Quero destacar a abertura do livro, que já dá ideia da potência narrativa de Mr. Greene:
“O sr. Tench saiu para procurar seu cilindro de éter, sob o escaldante sol mexicano e a poeira esbranquiçada. Alguns urubus observavam do telhado com uma indiferença ultrajante: ele ainda não era carniça.”
A trama gira em torno de um sacerdote em crise (está longe de ser um santo), em uma emocionante jornada de autoconhecimento, enquanto tenta escapar do fuzilamento e ainda exercer, da maneira possível, o seu sacerdócio. Ele é perseguido implacavelmente por um tenente do exército, que considera seu dever sagrado capturar e executar o último padre do México. As motivações do tenente são habilmente resumidas nesse trecho:
“Enfurecia-o pensar que ainda havia pessoas no país que acreditavam em um Deus bondoso e misericordioso. Há místicos que têm fama de terem tido experiências diretas com Deus. Ele também era um místico, e o que experimentara era o vazio – uma certeza absoluta da existência de um mundo moribundo, gélido, de seres humanos que tinham evoluído de espécies animais sem nenhuma razão de ser. Ele sabia.”
Quanto ao padre que é o protagonista de “O Poder e a Glória”, é um personagem extremamente complexo, que vai se revelando aos poucos para o leitor, especialmente em suas interações com outras pessoas. Como nessa passagem tocante em que ele é agredido por uma pessoa repulsiva:
“Quando se visualizava um homem ou uma mulher cuidadosamente, podia-se sempre começar a sentir piedade de alguém – era uma qualidade que a imagem de Deus trazia consigo. Quando se via as linhas nos cantos dos olhos, a forma da boca, o modo como crescia o cabelo, era impossível odiar.”
Outra cena muito comovente é quando o padre é preso à noite, e colocado em uma cela junto com vários outros presos, em total escuridão. À medida que o dia amanhece ele vai conseguindo enxergar as pessoas que interagiram de forma muito aflitiva durante a madrugada:
“Todas as vozes se transformaram lentamente em rostos – não houve qualquer surpresa. O confessionário ensina a reconhecer a forma de uma voz: o lábio pendurado de um queixo fraco e a falsa candura de olhos francos demais.”
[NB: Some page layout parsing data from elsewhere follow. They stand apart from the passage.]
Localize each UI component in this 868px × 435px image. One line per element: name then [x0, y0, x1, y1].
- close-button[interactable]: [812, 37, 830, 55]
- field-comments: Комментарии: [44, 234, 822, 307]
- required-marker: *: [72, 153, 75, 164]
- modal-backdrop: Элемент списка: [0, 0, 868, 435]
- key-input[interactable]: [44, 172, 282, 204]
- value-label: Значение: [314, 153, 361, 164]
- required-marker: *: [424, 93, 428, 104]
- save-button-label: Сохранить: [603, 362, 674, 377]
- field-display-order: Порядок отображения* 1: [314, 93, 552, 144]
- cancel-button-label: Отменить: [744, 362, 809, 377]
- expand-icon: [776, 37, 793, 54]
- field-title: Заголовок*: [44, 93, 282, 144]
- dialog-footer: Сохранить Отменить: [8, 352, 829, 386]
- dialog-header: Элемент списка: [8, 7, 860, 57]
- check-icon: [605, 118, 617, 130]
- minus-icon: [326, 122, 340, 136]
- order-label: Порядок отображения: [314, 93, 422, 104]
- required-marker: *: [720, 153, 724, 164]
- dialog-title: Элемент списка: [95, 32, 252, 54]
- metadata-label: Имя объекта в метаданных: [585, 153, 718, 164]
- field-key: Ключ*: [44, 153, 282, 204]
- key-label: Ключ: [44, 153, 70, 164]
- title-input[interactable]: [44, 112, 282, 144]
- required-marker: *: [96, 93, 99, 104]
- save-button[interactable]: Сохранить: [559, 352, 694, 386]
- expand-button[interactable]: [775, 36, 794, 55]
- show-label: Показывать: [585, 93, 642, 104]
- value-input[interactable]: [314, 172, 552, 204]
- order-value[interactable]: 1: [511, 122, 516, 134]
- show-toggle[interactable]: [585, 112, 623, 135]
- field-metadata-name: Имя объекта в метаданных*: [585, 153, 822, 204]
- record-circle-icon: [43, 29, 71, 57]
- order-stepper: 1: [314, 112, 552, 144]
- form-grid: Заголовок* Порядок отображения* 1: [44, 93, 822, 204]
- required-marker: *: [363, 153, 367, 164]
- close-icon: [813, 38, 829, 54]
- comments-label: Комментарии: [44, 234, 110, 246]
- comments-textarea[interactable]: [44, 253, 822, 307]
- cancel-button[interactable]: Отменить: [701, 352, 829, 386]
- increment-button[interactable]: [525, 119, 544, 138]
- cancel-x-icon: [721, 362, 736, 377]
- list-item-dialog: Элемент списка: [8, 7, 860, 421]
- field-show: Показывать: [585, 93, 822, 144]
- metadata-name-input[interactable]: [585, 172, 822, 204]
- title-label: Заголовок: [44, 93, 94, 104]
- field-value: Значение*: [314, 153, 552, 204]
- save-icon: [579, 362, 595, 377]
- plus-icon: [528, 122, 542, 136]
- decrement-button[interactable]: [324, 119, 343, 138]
O homem diante da morte é um tema magistralmente explorado nesse romance:
“Ninguém sabia realmente quanto poderia durar um segundo de dor. Poderia durar todo um purgatório – ou uma eternidade. Por algum motivo, pensou num homem que um dia ouvira em confissão e que estava prestes a morrer de câncer – os parentes tiveram de usar máscaras por causa do cheiro terrível que exalava dele. Ele não era um santo. Nada na vida era tão feio quanto a morte.”
O livro é pontuado por frases marcantes como:
“A esperança é um instinto que só o raciocínio humano pode matar.”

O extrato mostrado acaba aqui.